Ja, ich weiß: Ich bin nicht die Einzige, schon gar nicht die Erste, die sich einem Projekt Corona-Tagebuch verschrieben hat. Eigentlich war es der tägliche Blick in meinen Terminkalender, der mich eher spät auf diese Idee gebracht hat, und der Gedanke: „NORMALERWEISE! Normalerweise würde ich heute dies und das tun, in Zeiten von Corona aber mache ich dies und jenes oder anderes oder gar nichts.“
Die drohende Ausbreitung des Virus hat mich früh beschäftigt und war Thema im Familienchat meiner drei Geschwister und mir. Durch meine in Florenz lebende Schwester waren wir von Anfang an gut informiert über die Entwicklung der Epidemie in Italien – unsere Einschätzungen, ob sie in Deutschland einen ähnlichen Verlauf nehmen würde samt damit verbundener Einschränkungen, gingen auseinander. Im Prinzip waren wir wohl alle nicht vorbereitet auf ein derartiges Weltgeschehen, das wie eine Bombe in unser Leben platzte und dieses vom einen auf den anderen Tag auf den Kopf stellte.
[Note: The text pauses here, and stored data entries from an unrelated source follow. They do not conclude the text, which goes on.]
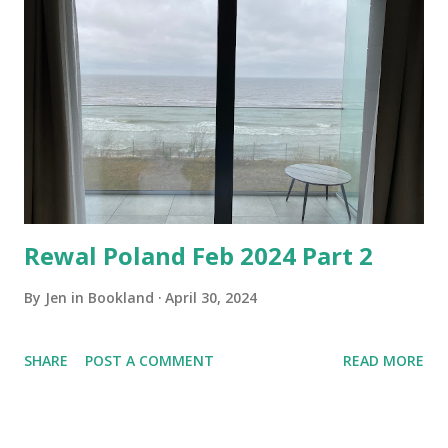
Rewal Poland Feb 2024 Part 2
By
Jen in Bookland
April 30, 2024
SHARE
POST A COMMENT
READ MORE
Mein Tagebuch erhebt keinen Anspruch auf Vollständigkeit der Entwicklung sondern spiegelt mein persönliches Erleben der neuen Verhältnisse wieder, die ich als ebenso tragisch wie komisch empfand, als gleichermaßen einengend wie befreiend, als in gleichen Teilen lähmend wie aufregend und hochspannend. Ich habe in dieser Zeit geweint und Tränen gelacht, geskypt, telefoniert, diskutiert, auf dem Balkon einen Roman umgeschrieben und für mich allein im stillen Kämmerlein Blues gesungen, ich habe mich gesorgt und Hoffnung geschöpft wie alle anderen. Da ich mir etwa zeitgleich zum Lockdown zwei Knochenbrüche zugezogen hatte, war ich für mein normales Leben mit Beruf und Ehrenamt gleich in doppelter Hinsicht „kaltgestellt“. Langeweile hatte ich dennoch nicht, keine Sekunde; vielmehr habe ich mir oft gewünscht, die Zeit der „neuen Normalität“ möge noch ein bisschen andauern. Im Bewusstsein meiner privilegierten Situation habe ich mich allerdings davor gehütet, meinen Wunsch öffentlich zu äußern. Auch wenn ich als ‚Zoon politikon‘ sehr rasch zu dem Schluss kam, dass unsere derzeitigen Gesellschaftsstrukturen mit einem kaputt gesparten Gesundheitssystem und an Arbeit gekoppeltem Einkommen der Grund sind, dass wir uns eine längere „Auszeit“, zu der uns die Pandemie zwang/zwingt, anscheinend nicht leisten können.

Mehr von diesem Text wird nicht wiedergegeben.